By passing this last barrier, the two phases of the majority in when to the use of cryptocurrencies arrive. This is the Early Majority or Early Majority (up to 34%) and the Late Majority or Late Majority with 35% onwards. Upon reaching 50%, it becomes a technology Mainstream which is the fifth and last stage.
This last stage is equivalent to 3.5 billion. To show the context, Binance compares data from some of the tech giants. For example, Google has 4 billion users and Facebook about 3 billion. This is, after all, the approximate goal of cryptocurrencies.
What determines the growth of the rhythm in the use of digital currencies?
There are many factors that pushed millions of people around the world towards the adoption of crypto assets. Listing them all is not an easy task considering the contexts, realities and behaviors of people in different parts of the world. But there is a group of factors that can be considered the main ones:
- The rise in price of Bitcoin: The arrival of the pandemic in 2020 hit the entire market hard, including Bitcoin, which reached 4K. However, his recovery was fast and by the end of the year he was reaching 20K. In the midst of that rise, the DeFi phenomenon came to life. 2021 was an extension to which the NFT boom was added. All this could not go unnoticed, which attracted millions of people.

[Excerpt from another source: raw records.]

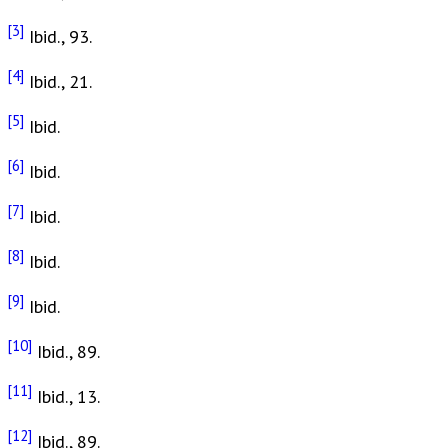
[3]
Ibid., 93.
[4]
Ibid., 21.
[5]
Ibid.
[6]
Ibid.
[7]
Ibid.
[8]
Ibid.
[9]
Ibid.
[10]
Ibid., 89.
[11]
Ibid., 13.
[12]
Ibid., 89.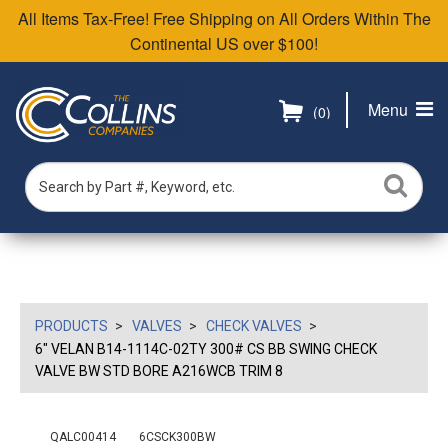
All Items Tax-Free! Free Shipping on All Orders Within The
Continental US over $100!
Menu
(0)
PRODUCTS
VALVES
CHECK VALVES
6" VELAN B14-1114C-02TY 300# CS BB SWING CHECK
VALVE BW STD BORE A216WCB TRIM 8
QALC00414
6CSCK300BW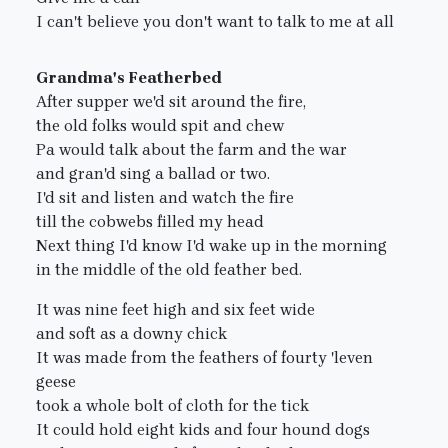
I can't believe you don't want to talk to me at all
Grandma's Featherbed
After supper we'd sit around the fire,
the old folks would spit and chew
Pa would talk about the farm and the war
and gran'd sing a ballad or two.
I'd sit and listen and watch the fire
till the cobwebs filled my head
Next thing I'd know I'd wake up in the morning
in the middle of the old feather bed.
It was nine feet high and six feet wide
and soft as a downy chick
It was made from the feathers of fourty 'leven
geese
took a whole bolt of cloth for the tick
It could hold eight kids and four hound dogs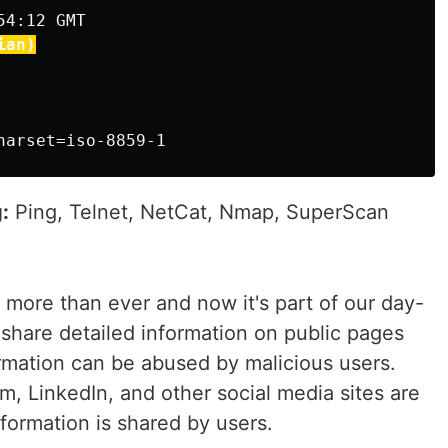
4:12 GMT

ian)
:
Ping, Telnet, NetCat, Nmap, SuperScan
 more than ever and now it's part of our day-
 share detailed information on public pages
ormation can be abused by malicious users.
m, LinkedIn, and other social media sites are
formation is shared by users.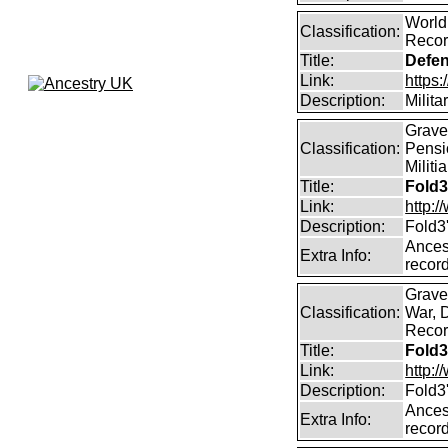
World
Classification:
Recor
Title:
Defen
Link:
https:
Description:
Milita
Graves
Classification:
Pensi
Militi
Title:
Fold3
Link:
http:
Description:
Fold3
Ancest
Extra Info:
record
Graves
Classification:
War, 
Record
Title:
Fold3
Link:
http:
Description:
Fold3
Ancest
Extra Info:
record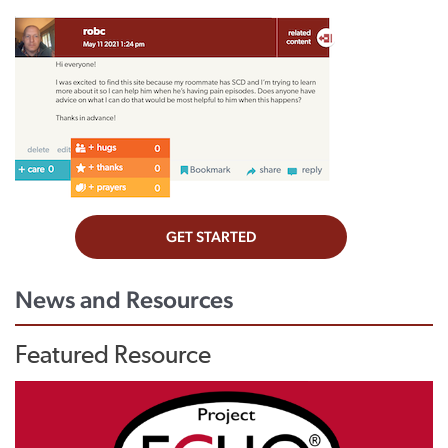
News and Resources
Featured Resource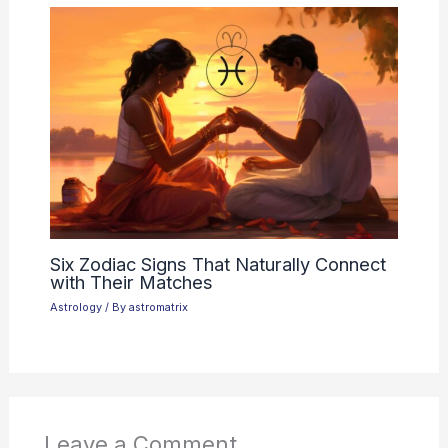
Six Zodiac Signs That Naturally Connect
with Their Matches
Astrology
/ By
astromatrix
Leave a Comment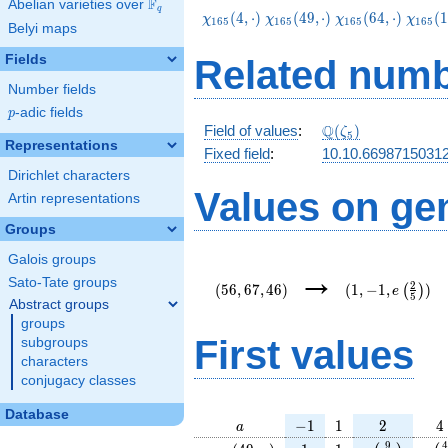
F
Abelian varieties over
\F_{q}
q
\chi_{165}
\chi_{165}
\chi_{165}
\chi_
(
4
,
⋅
)
(
4
9
,
⋅
)
(
6
4
,
⋅
)
(
1
χ
χ
χ
χ
1
6
5
1
6
5
1
6
5
1
6
5
Belyi maps
(4,\cdot)
(49,\cdot)
(64,\cdot)
(124,\
Fields
Related numb
Number fields
p
-adic fields
p
\Q(\zeta_{5})
Q
Field of values
:
(
)
ζ
5
Representations
Fixed field
:
10.10.66987150312
Dirichlet characters
Values on ge
Artin representations
Groups
Galois groups
(56,67,46)
(1,-1,e\left(\f
→
{5}\right))
Sato-Tate groups
2
(
5
6
,
6
7
,
4
6
)
(
1
,
−
1
,
)
(
)
e
5
Abstract groups
groups
First values
subgroups
characters
conjugacy classes
Database
a
-1
1
2
4
−
1
1
2
4
a
\chi_{
1
1
e\left(\frac
e\l
9
4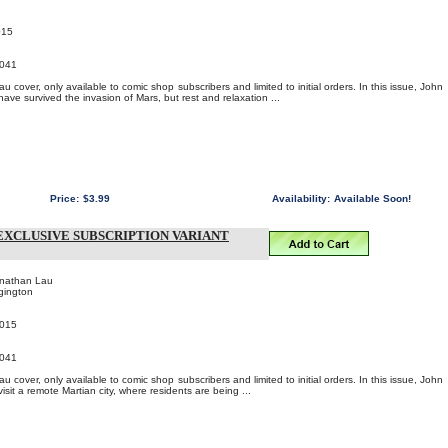
015
041
 cover, only available to comic shop subscribers and limited to initial orders. In this issue, John
ave survived the invasion of Mars, but rest and relaxation ...
Price:
$3.99
Availability:
Available Soon!
EXCLUSIVE SUBSCRIPTION VARIANT
onathan Lau
gington
2015
041
 cover, only available to comic shop subscribers and limited to initial orders. In this issue, John
isit a remote Martian city, where residents are being ...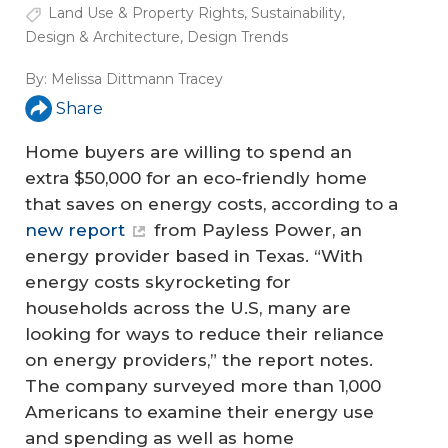
Land Use & Property Rights
,
Sustainability
,
Design & Architecture
,
Design Trends
By:
Melissa Dittmann Tracey
Share
Home buyers are willing to spend an
extra $50,000 for an eco-friendly home
that saves on energy costs, according to a
new report
from Payless Power, an
energy provider based in Texas. “With
energy costs skyrocketing for
households across the U.S, many are
looking for ways to reduce their reliance
on energy providers,” the report notes.
The company surveyed more than 1,000
Americans to examine their energy use
and spending as well as home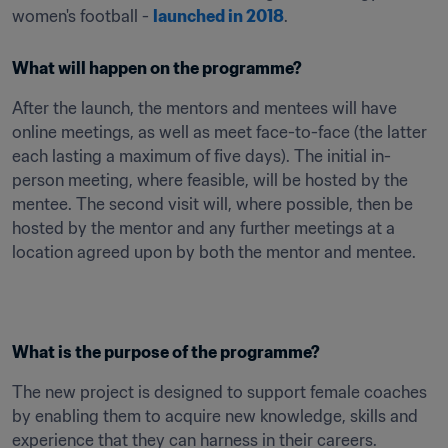
women's football - 
launched in 2018
.
What will happen on the programme?
After the launch, the mentors and mentees will have 
online meetings, as well as meet face-to-face (the latter 
each lasting a maximum of five days). The initial in-
person meeting, where feasible, will be hosted by the 
mentee. The second visit will, where possible, then be 
hosted by the mentor and any further meetings at a 
location agreed upon by both the mentor and mentee.

What is the purpose of the programme?
The new project is designed to support female coaches 
by enabling them to acquire new knowledge, skills and 
experience that they can harness in their careers.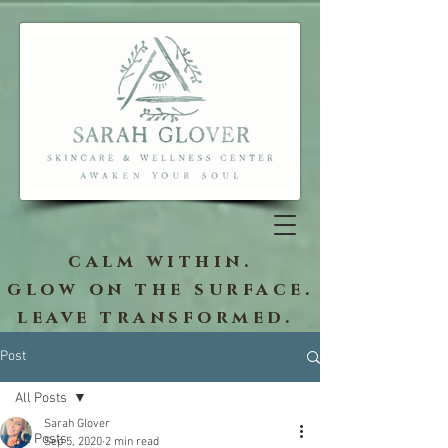
calm within.
glow on the surface.
leave transformed.
Post
All Posts
Sarah Glover
All Posts
Sep 5, 2020
2 min read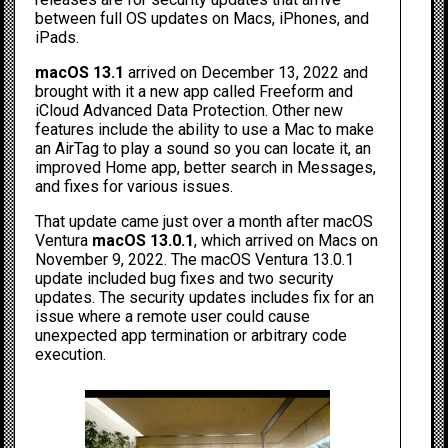
between full OS updates on Macs, iPhones, and
iPads.
macOS 13.1
arrived on December 13, 2022 and
brought with it a new app called Freeform and
iCloud Advanced Data Protection. Other new
features include the ability to use a Mac to make
an
AirTag to play a sound
so you can locate it, an
improved Home app, better search in Messages,
and fixes for various issues.
That update came just over a month after macOS
Ventura
macOS 13.0.1
, which arrived on Macs on
November 9, 2022. The macOS Ventura 13.0.1
update included bug fixes and two security
updates. The security updates includes fix for an
issue where a remote user could cause
unexpected app termination or arbitrary code
execution.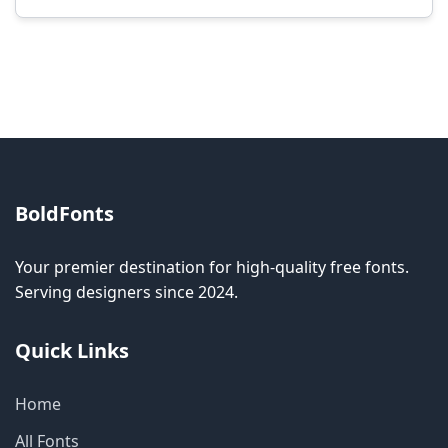
Modification rights vary by font. Please check
the specific license for each font. Some fonts
allow modification while others don't.
BoldFonts
Your premier destination for high-quality free fonts.
Serving designers since 2024.
Quick Links
Home
All Fonts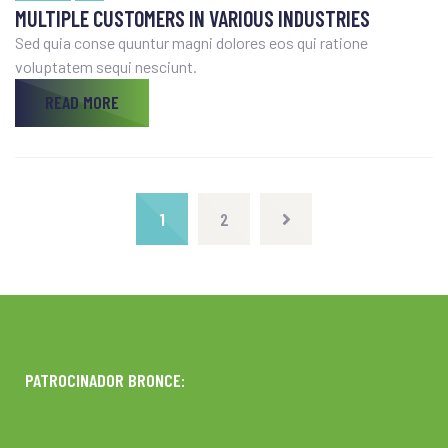
MULTIPLE CUSTOMERS IN VARIOUS INDUSTRIES
Sed quia conse quuntur magni dolores eos qui ratione
voluptatem sequi nesciunt.
READ MORE
1
2
PATROCINADOR BRONCE: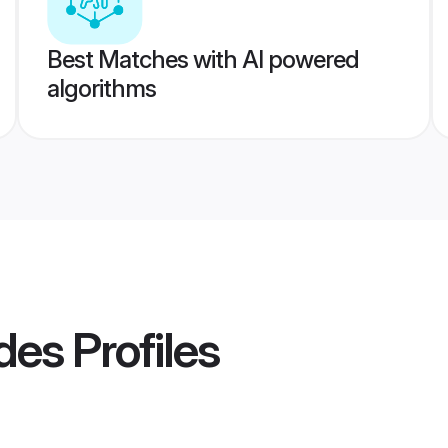
Best Matches with AI powered
algorithms
des
Profiles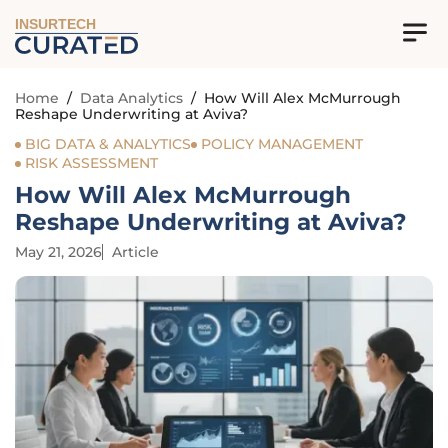
INSURTECH
Home
/
Data Analytics
/
How Will Alex McMurrough
Reshape Underwriting at Aviva?
BIG DATA & ANALYTICS
POLICY MANAGEMENT
RISK ASSESSMENT
How Will Alex McMurrough
Reshape Underwriting at Aviva?
May 21, 2026
Article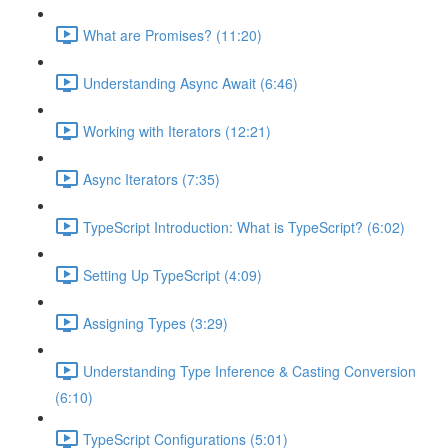
What are Promises? (11:20)
Understanding Async Await (6:46)
Working with Iterators (12:21)
Async Iterators (7:35)
TypeScript Introduction: What is TypeScript? (6:02)
Setting Up TypeScript (4:09)
Assigning Types (3:29)
Understanding Type Inference & Casting Conversion
(6:10)
TypeScript Configurations (5:01)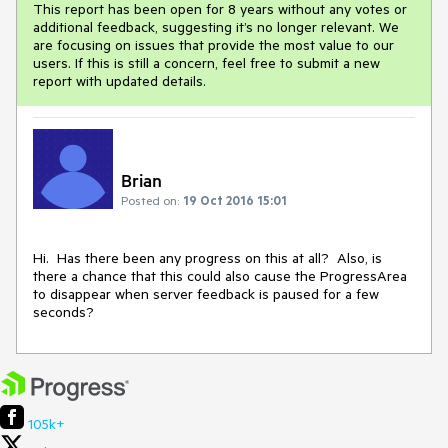
This report has been open for 8 years without any votes or
additional feedback, suggesting it’s no longer relevant. We
are focusing on issues that provide the most value to our
users. If this is still a concern, feel free to submit a new
report with updated details.
Brian
Posted on:
19 Oct 2016 15:01
Hi.  Has there been any progress on this at all?  Also, is 
there a chance that this could also cause the ProgressArea 
to disappear when server feedback is paused for a few 
seconds?
105k+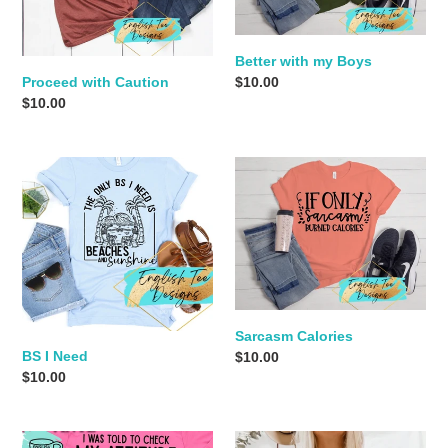
n
:
Better with my Boys
Regular
$10.00
Proceed with Caution
price
Regular
$10.00
price
BS
Sarcasm
I
Calories
Need
Sarcasm Calories
BS I Need
Regular
$10.00
Regular
$10.00
price
price
Attitude
Mind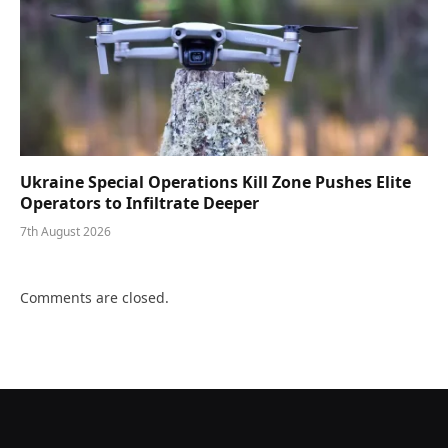
Ukraine Special Operations Kill Zone Pushes Elite
Operators to Infiltrate Deeper
7th August 2026
Comments are closed.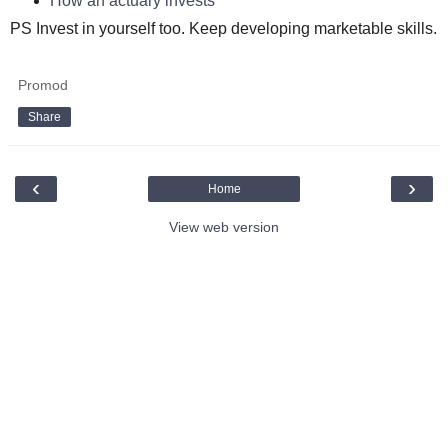
How an actuary invests
PS Invest in yourself too. Keep developing marketable skills.
Promod
Share
‹
›
Home
View web version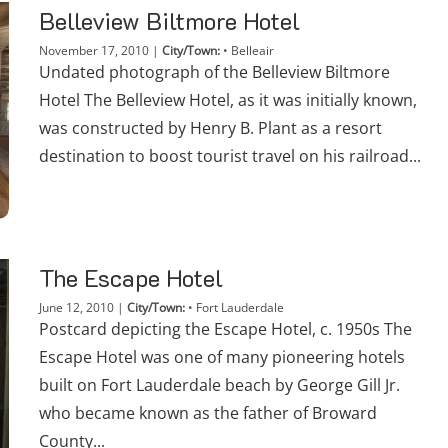
Belleview Biltmore Hotel
November 17, 2010
|
City/Town:
•
Belleair
Undated photograph of the Belleview Biltmore
Hotel The Belleview Hotel, as it was initially known,
was constructed by Henry B. Plant as a resort
destination to boost tourist travel on his railroad...
The Escape Hotel
June 12, 2010
|
City/Town:
•
Fort Lauderdale
Postcard depicting the Escape Hotel, c. 1950s The
Escape Hotel was one of many pioneering hotels
built on Fort Lauderdale beach by George Gill Jr.
who became known as the father of Broward
County...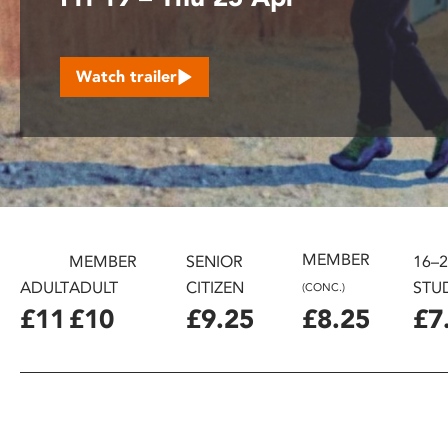
disabilities
who
are
Watch trailer
using
a
screen
reader;
Press
Control-
F10
to
MEMBER
MEMBER
SENIOR
16–
open
ADULT
ADULT
CITIZEN
STU
(CONC.)
an
£11
£10
£9.25
£8.25
£7
accessibility
menu.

- Institutional adoption: The boom itself made a large number of important investors not want to miss out on the profits from these assets. Traditional companies like MicroStrategy and then Square and Tesla announced their possession of Bitcoin. Then Wall Street started taking cryptocurrencies seriously.
- The pandemic, crisis and inflation: The global economic crisis, caused by the pandemic, exacerbated existing problems such as unemployment. Likewise, inflation increased its damage against people’s income. Cryptocurrencies began to be seen as a haven of value in the face of loss of purchasing power. Also, unemployed people began to veer towards these assets and telecommuting reported another major boom in the adoption of crypto assets.
The use of stable coins
A fourth factor in the rapid growth experienced by the number of people in the crypto market is the use of stablecoins. They became a bridge between traditional money and cryptocurrencies. For people fearful of the volatility of Bitcoin, having their funds in USDC, USDT or BUSDT among others, represents a relief.
On the other hand, in some countries access to dollars is complex for many reasons. Both in cash and on digital platforms, it is complex to handle the US currency. Among these obstacles, the high commissions in PayPal, Skrill and other portals stand out. Likewise, in many countries accessing the cash it involves going to the black market.
To access the stablecoins less needs to be done. At most, some basic requirements like a smartphone or a computer with Internet access. They, being anchored to the USD, fulfill the same functions. From there, people jump to Bitcoin, Ether, Litecoin and come back whenever they want. This is a way to use crypto assets without exposing yourself to volatility.